Bio: I am a Research Associate at Imperial College London working on the genomics and epidemiology of global poliovirus spread in support of poliovirus eradication policies. I hold a Bachelor’s in Pharmacy from the Federal University of Ceará and a Master’s in Allergy and Immunopathology from the University of São Paulo. In 2022, I was awarded a PhD in Zoology from the University of Oxford following my work on the epidemiology and genomics of arboviruses and SARS-CoV-2 in Brazil and other Latin American countries. My PhD research was developed within the scope of the Brazil-UK Centre for Arbovirus Discovery, Diagnosis, Genomics and Epidemiology (CADDE) and explored the initial spread of SARS-CoV-2 in Brazil and its evolution, including the identification, reporting and description of the P.1/Gamma variant of concern in Manaus in January 2021.

Dr. Lucy van Dorp

UKRI Future Leads Fellow, UCL Genetics Institute
Department of Genetics, Evolution & Environment, University College London
X - @LucyvanDorp

'Tracking pathogens in space and time using ancient genomic approaches'

Abstract: Infectious diseases have impacted humans throughout history, with the prevention and cure of microbial infections continuing to pose significant challenges to global health. Genomic data from current pathogens can be used to reconstruct disease outbreaks and epidemics in space and time, providing direct evidence of the source of an infection and the likely drivers of its spread. However, increasingly, genomic data can also be obtained for historical and ancient pathogens from materials such as archaeological remains and archived medical collections. Genomes of ancient pathogens can be combined with modern ones into a single analytical framework that sheds new light on the relationship between us and our pathogens. In this talk I will provide case studies that showcase the power of genomics at the ancient scale to reveal the relationship between us and some major mainstays of the pathogen repertoire infecting humans.

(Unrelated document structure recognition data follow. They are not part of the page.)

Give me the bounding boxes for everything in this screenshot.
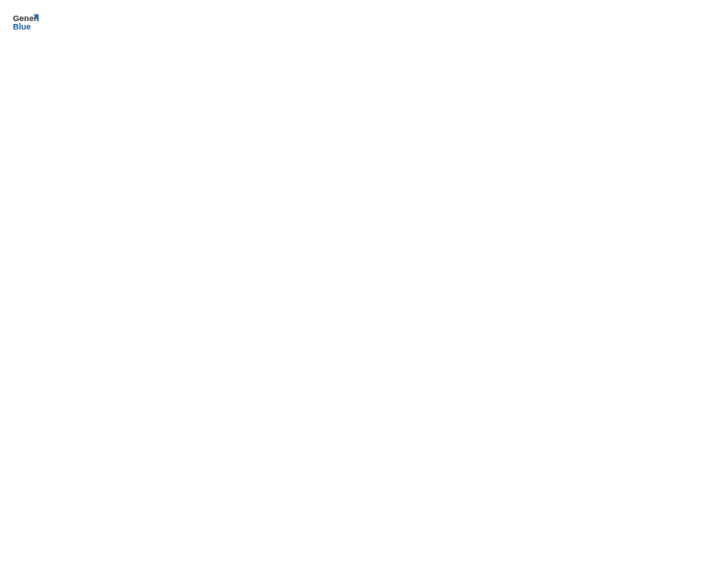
svg-text:Blue: Blue — [13, 22, 31, 31]
logo-icon: General Blue — [13, 9, 39, 35]
logo: General Blue — [13, 9, 39, 35]
page-header: General Blue — [9, 9, 719, 35]
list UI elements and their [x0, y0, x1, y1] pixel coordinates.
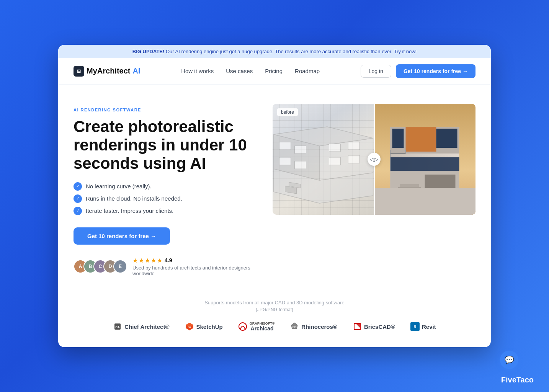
svg-rect-8	[329, 144, 341, 152]
announcement-bar: BIG UPDATE! Our AI rendering engine just…	[58, 45, 491, 58]
rating-desc: Used by hundreds of architects and inter…	[132, 265, 257, 276]
rhinoceros-label: Rhinoceros®	[301, 323, 337, 330]
announcement-text: Our AI rendering engine just got a huge …	[166, 49, 417, 54]
svg-rect-18	[408, 127, 435, 151]
nav-how-it-works[interactable]: How it works	[181, 68, 214, 74]
logo[interactable]: ⊞ MyArchitectAI	[74, 66, 140, 77]
bricscad-label: BricsCAD®	[364, 323, 395, 330]
logo-ai: AI	[132, 67, 140, 75]
feature-2-text: Runs in the cloud. No installs needed.	[86, 195, 182, 202]
slider-handle[interactable]: ◁▷	[368, 153, 381, 166]
star-4: ★	[151, 257, 156, 264]
archicad-label: Archicad	[250, 325, 275, 332]
feature-1-text: No learning curve (really).	[86, 183, 152, 189]
svg-rect-11	[348, 155, 360, 163]
svg-text:BC: BC	[356, 327, 359, 329]
img-after: after	[374, 104, 475, 215]
archicad-icon	[238, 322, 247, 331]
cad-logo-bricscad: BC BricsCAD®	[353, 322, 395, 331]
social-proof: A B C D E ★ ★ ★ ★ ★ 4.9 Used by hundre	[74, 257, 257, 276]
svg-text:CA: CA	[116, 325, 120, 329]
cad-logo-revit: R Revit	[410, 322, 436, 331]
feature-3: ✓ Iterate faster. Impress your clients.	[74, 207, 257, 215]
chief-architect-label: Chief Architect®	[124, 323, 169, 330]
cad-logo-sketchup: SU SketchUp	[185, 322, 223, 331]
svg-rect-10	[329, 157, 341, 165]
feature-2: ✓ Runs in the cloud. No installs needed.	[74, 194, 257, 203]
svg-text:SU: SU	[188, 326, 191, 328]
announcement-bold: BIG UPDATE!	[132, 49, 165, 54]
star-3: ★	[145, 257, 150, 264]
hero-title: Create photorealistic renderings in unde…	[74, 118, 257, 173]
check-icon-1: ✓	[74, 182, 82, 191]
avatar-5: E	[113, 260, 127, 273]
chief-architect-icon: CA	[113, 322, 122, 331]
archicad-label-group: GRAPHISOFT® Archicad	[250, 322, 275, 332]
cad-format: (JPG/PNG format)	[74, 307, 475, 312]
hero-left: AI RENDERING SOFTWARE Create photorealis…	[74, 104, 257, 276]
hero-cta-button[interactable]: Get 10 renders for free →	[74, 227, 170, 245]
watermark: FiveTaco	[501, 376, 534, 384]
navbar: ⊞ MyArchitectAI How it works Use cases P…	[58, 58, 491, 85]
star-5: ★	[157, 257, 162, 264]
browser-window: BIG UPDATE! Our AI rendering engine just…	[58, 45, 491, 347]
feature-1: ✓ No learning curve (really).	[74, 182, 257, 191]
cad-logo-archicad: GRAPHISOFT® Archicad	[238, 322, 275, 332]
check-icon-3: ✓	[74, 207, 82, 215]
rating-score: 4.9	[165, 257, 172, 263]
hero-features: ✓ No learning curve (really). ✓ Runs in …	[74, 182, 257, 215]
image-comparison[interactable]: before	[273, 104, 475, 215]
sketchup-icon: SU	[185, 322, 194, 331]
svg-text:R: R	[413, 325, 417, 329]
cad-logo-chief-architect: CA Chief Architect®	[113, 322, 169, 331]
svg-rect-20	[436, 129, 458, 148]
svg-rect-19	[392, 129, 404, 148]
sketchup-label: SketchUp	[196, 323, 223, 330]
nav-pricing[interactable]: Pricing	[265, 68, 283, 74]
hero-right: before	[273, 104, 475, 215]
logo-icon: ⊞	[74, 66, 84, 77]
login-button[interactable]: Log in	[361, 65, 391, 78]
chat-icon: 💬	[505, 355, 514, 364]
rhinoceros-icon: RH	[290, 322, 299, 331]
svg-rect-9	[348, 142, 360, 150]
revit-icon: R	[410, 322, 420, 331]
graphisoft-label: GRAPHISOFT®	[250, 322, 275, 326]
svg-rect-23	[425, 175, 456, 188]
cad-section: Supports models from all major CAD and 3…	[58, 292, 491, 348]
nav-links: How it works Use cases Pricing Roadmap	[181, 68, 320, 74]
svg-rect-26	[374, 188, 475, 215]
logo-text: MyArchitect	[87, 67, 130, 75]
img-before: before	[273, 104, 374, 215]
star-2: ★	[139, 257, 144, 264]
feature-3-text: Iterate faster. Impress your clients.	[86, 207, 173, 214]
chat-button[interactable]: 💬	[500, 351, 518, 369]
nav-roadmap[interactable]: Roadmap	[295, 68, 320, 74]
nav-cta-button[interactable]: Get 10 renders for free →	[396, 64, 475, 78]
hero-section: AI RENDERING SOFTWARE Create photorealis…	[58, 85, 491, 292]
slider-arrows-icon: ◁▷	[370, 156, 378, 162]
hero-tag: AI RENDERING SOFTWARE	[74, 108, 257, 112]
nav-actions: Log in Get 10 renders for free →	[361, 64, 475, 78]
cad-logos: CA Chief Architect® SU SketchUp GRAPHISO…	[74, 322, 475, 332]
revit-label: Revit	[422, 323, 436, 330]
svg-rect-5	[295, 146, 306, 154]
star-1: ★	[132, 257, 138, 264]
svg-rect-4	[279, 142, 291, 150]
cad-logo-rhinoceros: RH Rhinoceros®	[290, 322, 337, 331]
cad-subtitle: Supports models from all major CAD and 3…	[74, 300, 475, 305]
rating-text: ★ ★ ★ ★ ★ 4.9 Used by hundreds of archit…	[132, 257, 257, 276]
avatars: A B C D E	[74, 260, 127, 273]
svg-rect-6	[279, 157, 291, 165]
nav-use-cases[interactable]: Use cases	[226, 68, 253, 74]
star-rating: ★ ★ ★ ★ ★ 4.9	[132, 257, 257, 264]
svg-rect-21	[391, 157, 459, 171]
bricscad-icon: BC	[353, 322, 362, 331]
svg-text:RH: RH	[292, 325, 296, 328]
svg-rect-7	[295, 161, 306, 169]
check-icon-2: ✓	[74, 194, 82, 203]
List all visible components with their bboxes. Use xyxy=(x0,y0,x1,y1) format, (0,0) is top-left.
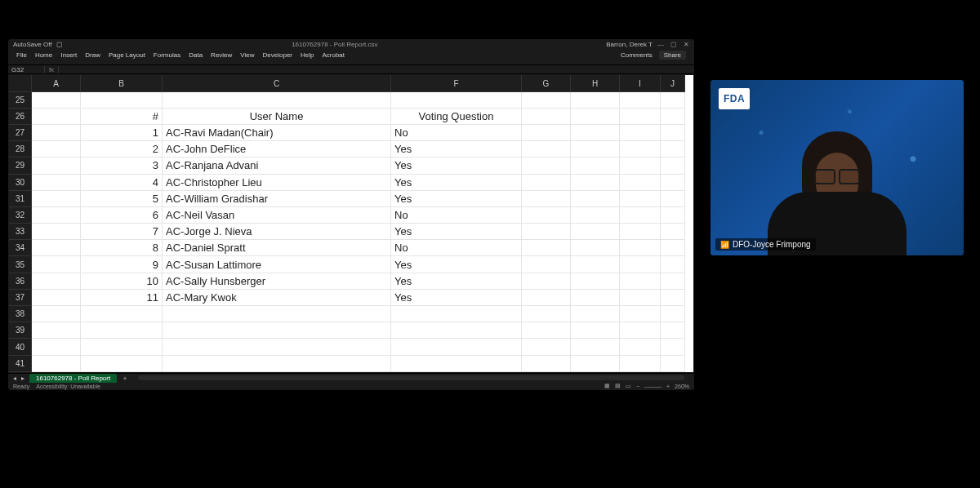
comments-button[interactable]: Comments xyxy=(621,51,653,59)
cell-C25[interactable] xyxy=(163,92,391,109)
view-normal-icon[interactable]: ▦ xyxy=(604,383,610,389)
tab-home[interactable]: Home xyxy=(35,51,52,59)
cell-I41[interactable] xyxy=(620,356,661,372)
cell-A35[interactable] xyxy=(32,256,81,273)
cell-I26[interactable] xyxy=(620,109,661,125)
select-all-corner[interactable] xyxy=(9,75,32,91)
cell-H32[interactable] xyxy=(571,207,620,224)
cell-C30[interactable]: AC-Christopher Lieu xyxy=(163,175,391,191)
cell-J36[interactable] xyxy=(661,273,685,290)
tab-file[interactable]: File xyxy=(16,51,27,59)
cell-F25[interactable] xyxy=(391,92,522,109)
tab-insert[interactable]: Insert xyxy=(60,51,77,59)
window-maximize-icon[interactable]: ▢ xyxy=(670,41,677,48)
cell-J41[interactable] xyxy=(661,356,685,372)
column-header-G[interactable]: G xyxy=(522,75,571,91)
cell-C35[interactable]: AC-Susan Lattimore xyxy=(163,256,391,273)
cell-G34[interactable] xyxy=(522,240,571,256)
cell-H37[interactable] xyxy=(571,290,620,306)
sheet-tab[interactable]: 1610762978 - Poll Report xyxy=(29,374,117,383)
cell-C31[interactable]: AC-William Gradishar xyxy=(163,191,391,207)
zoom-slider[interactable]: ——— xyxy=(644,384,662,389)
cell-B35[interactable]: 9 xyxy=(81,256,163,273)
cell-H36[interactable] xyxy=(571,273,620,290)
cell-F34[interactable]: No xyxy=(391,240,522,256)
cell-J31[interactable] xyxy=(661,191,685,207)
cell-I25[interactable] xyxy=(620,92,661,109)
column-header-C[interactable]: C xyxy=(163,75,391,91)
cell-C33[interactable]: AC-Jorge J. Nieva xyxy=(163,224,391,240)
cell-B36[interactable]: 10 xyxy=(81,273,163,290)
cell-A38[interactable] xyxy=(32,306,81,322)
cell-H31[interactable] xyxy=(571,191,620,207)
column-header-B[interactable]: B xyxy=(81,75,163,91)
cell-H27[interactable] xyxy=(571,125,620,141)
column-header-J[interactable]: J xyxy=(661,75,685,91)
cell-G32[interactable] xyxy=(522,207,571,224)
cell-H33[interactable] xyxy=(571,224,620,240)
cell-F29[interactable]: Yes xyxy=(391,157,522,174)
cell-J39[interactable] xyxy=(661,322,685,339)
tab-data[interactable]: Data xyxy=(189,51,203,59)
cell-F39[interactable] xyxy=(391,322,522,339)
cell-G29[interactable] xyxy=(522,157,571,174)
cell-H38[interactable] xyxy=(571,306,620,322)
cell-J28[interactable] xyxy=(661,141,685,157)
tab-help[interactable]: Help xyxy=(301,51,314,59)
view-break-icon[interactable]: ▭ xyxy=(626,383,631,389)
cell-J25[interactable] xyxy=(661,92,685,109)
cell-C38[interactable] xyxy=(163,306,391,322)
zoom-in-icon[interactable]: + xyxy=(666,384,670,389)
cell-B29[interactable]: 3 xyxy=(81,157,163,174)
cell-C34[interactable]: AC-Daniel Spratt xyxy=(163,240,391,256)
row-header-41[interactable]: 41 xyxy=(9,356,32,372)
tab-view[interactable]: View xyxy=(240,51,254,59)
cell-C41[interactable] xyxy=(163,356,391,372)
cell-H35[interactable] xyxy=(571,256,620,273)
cell-I35[interactable] xyxy=(620,256,661,273)
cell-C26[interactable]: User Name xyxy=(163,109,391,125)
cell-A34[interactable] xyxy=(32,240,81,256)
cell-G36[interactable] xyxy=(522,273,571,290)
cell-F35[interactable]: Yes xyxy=(391,256,522,273)
cell-J38[interactable] xyxy=(661,306,685,322)
webcam-tile[interactable]: FDA 📶 DFO-Joyce Frimpong xyxy=(710,80,964,255)
row-header-35[interactable]: 35 xyxy=(9,256,32,273)
column-header-F[interactable]: F xyxy=(391,75,522,91)
cell-I29[interactable] xyxy=(620,157,661,174)
column-header-A[interactable]: A xyxy=(32,75,81,91)
cell-B37[interactable]: 11 xyxy=(81,290,163,306)
cell-A33[interactable] xyxy=(32,224,81,240)
cell-B30[interactable]: 4 xyxy=(81,175,163,191)
cell-A41[interactable] xyxy=(32,356,81,372)
cell-I40[interactable] xyxy=(620,339,661,355)
cell-I30[interactable] xyxy=(620,175,661,191)
cell-J26[interactable] xyxy=(661,109,685,125)
row-header-31[interactable]: 31 xyxy=(9,191,32,207)
cell-A32[interactable] xyxy=(32,207,81,224)
tab-formulas[interactable]: Formulas xyxy=(154,51,180,59)
cell-F31[interactable]: Yes xyxy=(391,191,522,207)
cell-F38[interactable] xyxy=(391,306,522,322)
view-page-icon[interactable]: ▤ xyxy=(615,383,621,389)
share-button[interactable]: Share xyxy=(659,51,686,60)
tab-acrobat[interactable]: Acrobat xyxy=(322,51,345,59)
cell-I36[interactable] xyxy=(620,273,661,290)
cell-J35[interactable] xyxy=(661,256,685,273)
cell-G26[interactable] xyxy=(522,109,571,125)
cell-F26[interactable]: Voting Question xyxy=(391,109,522,125)
cell-A31[interactable] xyxy=(32,191,81,207)
cell-C32[interactable]: AC-Neil Vasan xyxy=(163,207,391,224)
new-sheet-icon[interactable]: ＋ xyxy=(122,374,128,383)
signed-in-user[interactable]: Barron, Derek T xyxy=(606,41,653,48)
zoom-level[interactable]: 260% xyxy=(675,384,689,389)
cell-I27[interactable] xyxy=(620,125,661,141)
cell-H30[interactable] xyxy=(571,175,620,191)
row-header-33[interactable]: 33 xyxy=(9,224,32,240)
cell-J30[interactable] xyxy=(661,175,685,191)
cell-A25[interactable] xyxy=(32,92,81,109)
cell-H29[interactable] xyxy=(571,157,620,174)
cell-A27[interactable] xyxy=(32,125,81,141)
cell-G33[interactable] xyxy=(522,224,571,240)
cell-H41[interactable] xyxy=(571,356,620,372)
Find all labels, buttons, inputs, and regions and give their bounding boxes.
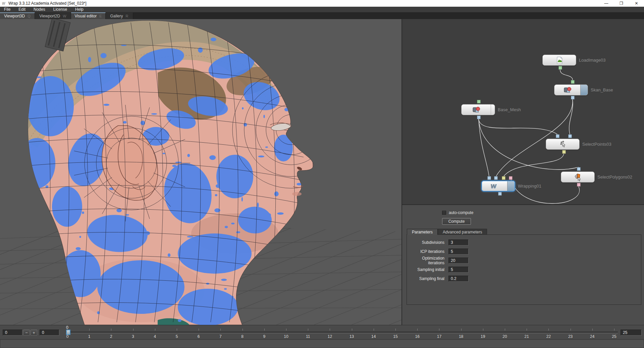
tab-visual-editor[interactable]: Visual editorE xyxy=(71,12,106,19)
ruler-number: 25 xyxy=(612,334,616,339)
auto-compute-checkbox[interactable] xyxy=(442,211,446,215)
param-label: Subdivisions xyxy=(407,240,444,245)
param-input-sampling-final[interactable] xyxy=(448,276,469,282)
ruler-number: 3 xyxy=(132,334,134,339)
output-port-pink[interactable] xyxy=(577,183,581,187)
node-preview-section[interactable] xyxy=(580,85,588,95)
node-preview-section[interactable] xyxy=(507,181,515,191)
timeline-frame-input[interactable] xyxy=(40,330,59,336)
tab-label: Viewport3D xyxy=(4,14,25,18)
tab-advanced-parameters[interactable]: Advanced parameters xyxy=(438,229,487,235)
node-preview-section[interactable] xyxy=(491,105,495,115)
ruler-number: 18 xyxy=(459,334,463,339)
ruler-number: 19 xyxy=(481,334,485,339)
ruler-number: 2 xyxy=(110,334,112,339)
geometry-icon xyxy=(462,105,491,115)
ruler-number: 8 xyxy=(241,334,244,339)
ruler-number: 10 xyxy=(284,334,288,339)
frame-decrement-button[interactable]: − xyxy=(23,330,30,336)
tab-gallery[interactable]: GalleryR xyxy=(106,12,133,19)
ruler-tick xyxy=(571,329,571,331)
select-polygons-icon xyxy=(561,172,594,182)
param-row: ICP iterations xyxy=(407,249,507,255)
ruler-tick xyxy=(461,329,462,331)
node-wire xyxy=(479,119,557,134)
node-graph-editor[interactable]: LoadImage03Skan_BaseBase_MeshSelectPoint… xyxy=(402,19,644,205)
menu-nodes[interactable]: Nodes xyxy=(30,7,49,12)
node-label: Skan_Base xyxy=(591,87,613,92)
ruler-tick xyxy=(483,329,483,331)
ruler-tick xyxy=(548,329,549,331)
image-file-icon xyxy=(543,55,576,65)
tab-viewport3d[interactable]: Viewport3DQ xyxy=(0,12,35,19)
tab-viewport2d[interactable]: Viewport2DW xyxy=(35,12,71,19)
node-Wrapping01[interactable]: W xyxy=(481,181,515,192)
ruler-tick xyxy=(220,329,221,331)
menu-help[interactable]: Help xyxy=(71,7,88,12)
ruler-tick xyxy=(527,329,527,331)
input-port-blue[interactable] xyxy=(556,134,559,138)
input-port-green[interactable] xyxy=(571,80,575,84)
node-SelectPolygons02[interactable] xyxy=(561,171,595,183)
menu-license[interactable]: License xyxy=(49,7,71,12)
restore-button[interactable]: ❐ xyxy=(614,0,629,7)
status-bar xyxy=(0,339,644,348)
param-label: Sampling final xyxy=(407,276,444,281)
input-port-blue[interactable] xyxy=(494,176,498,180)
minimize-button[interactable]: — xyxy=(599,0,614,7)
ruler-tick xyxy=(417,329,418,331)
ruler-number: 12 xyxy=(328,334,332,339)
output-port-blue[interactable] xyxy=(571,96,575,99)
ruler-number: 21 xyxy=(525,334,529,339)
output-port-green[interactable] xyxy=(558,66,562,70)
ruler-number: 14 xyxy=(371,334,376,339)
ruler-number: 13 xyxy=(350,334,354,339)
wrap-application-window: W Wrap 3.3.12 Academia Activated [Set_02… xyxy=(0,0,644,348)
tab-shortcut: W xyxy=(63,14,66,18)
timeline-start-input[interactable] xyxy=(3,330,22,336)
input-port-blue[interactable] xyxy=(568,134,572,138)
node-SelectPoints03[interactable] xyxy=(546,139,580,150)
ruler-number: 4 xyxy=(154,334,156,339)
param-input-optimization-iterations[interactable] xyxy=(448,258,469,264)
ruler-number: 23 xyxy=(568,334,573,339)
input-port-blue[interactable] xyxy=(577,167,581,171)
viewport-3d[interactable] xyxy=(0,19,401,325)
param-input-icp-iterations[interactable] xyxy=(448,249,469,255)
param-label: ICP iterations xyxy=(407,249,444,254)
ruler-tick xyxy=(67,329,68,331)
param-row: Sampling initial xyxy=(407,267,507,273)
timeline-end-input[interactable] xyxy=(621,330,642,336)
menu-file[interactable]: File xyxy=(0,7,14,12)
input-port-blue[interactable] xyxy=(487,176,491,180)
close-button[interactable]: ✕ xyxy=(629,0,644,7)
viewport-3d-scene[interactable] xyxy=(0,19,401,325)
input-port-green[interactable] xyxy=(477,100,481,103)
ruler-tick xyxy=(199,329,199,331)
output-port-yellow[interactable] xyxy=(562,150,566,154)
wrapping-icon: W xyxy=(482,181,507,191)
node-Skan_Base[interactable] xyxy=(554,84,588,95)
node-LoadImage03[interactable] xyxy=(542,55,576,66)
frame-increment-button[interactable]: + xyxy=(31,330,37,336)
node-label: SelectPoints03 xyxy=(582,142,611,147)
input-port-yellow[interactable] xyxy=(502,176,505,180)
input-port-pink[interactable] xyxy=(509,176,513,180)
ruler-tick xyxy=(352,329,352,331)
timeline-track[interactable] xyxy=(66,332,618,333)
output-port-blue[interactable] xyxy=(498,192,502,196)
menu-edit[interactable]: Edit xyxy=(14,7,30,12)
ruler-tick xyxy=(155,329,155,331)
param-row: Sampling final xyxy=(407,276,507,282)
compute-button[interactable]: Compute xyxy=(442,218,471,225)
parameter-tabs: ParametersAdvanced parameters xyxy=(407,229,487,235)
right-panel: LoadImage03Skan_BaseBase_MeshSelectPoint… xyxy=(401,19,644,325)
ruler-tick xyxy=(286,329,286,331)
param-row: Optimization iterations xyxy=(407,258,507,264)
ruler-tick xyxy=(243,329,243,331)
tab-parameters[interactable]: Parameters xyxy=(407,229,438,235)
param-input-sampling-initial[interactable] xyxy=(448,267,469,273)
param-input-subdivisions[interactable] xyxy=(448,239,469,246)
output-port-blue[interactable] xyxy=(477,116,481,119)
node-Base_Mesh[interactable] xyxy=(461,104,495,115)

Bio: Dr Lucy van Dorp is a UKRI Future Leaders Fellow at UCL Genetics Institute, University College London. Her work aims to contribute to the post-genomic revolution in biology and medicine by using computational genomics methods to determine the factors giving rise to patterns of diversity in human-associated pathogens. Currently her work focuses on reconstructing the evolutionary history of significant infectious diseases, including COVID-19, Tuberculosis, Malaria and multidrug-resistant hospital infections, making use of both modern and historical genomics data.